• [Data to use]

※ ※ ※

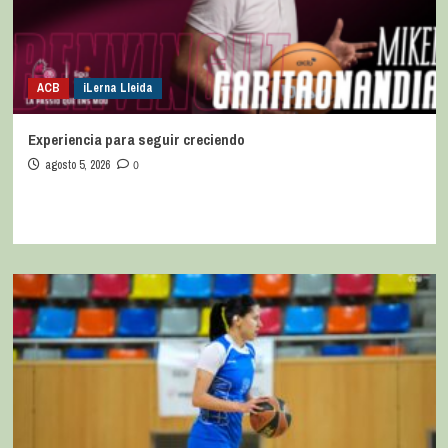
ACB
iLerna Lleida
Experiencia para seguir creciendo
agosto 5, 2026
0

※ ※ ※

• [Problem] For this task, give the full listing again verbatim and keep out every picture.

• [Written solution]
ACB
iLerna Lleida
Experiencia para seguir creciendo
agosto 5, 2026
0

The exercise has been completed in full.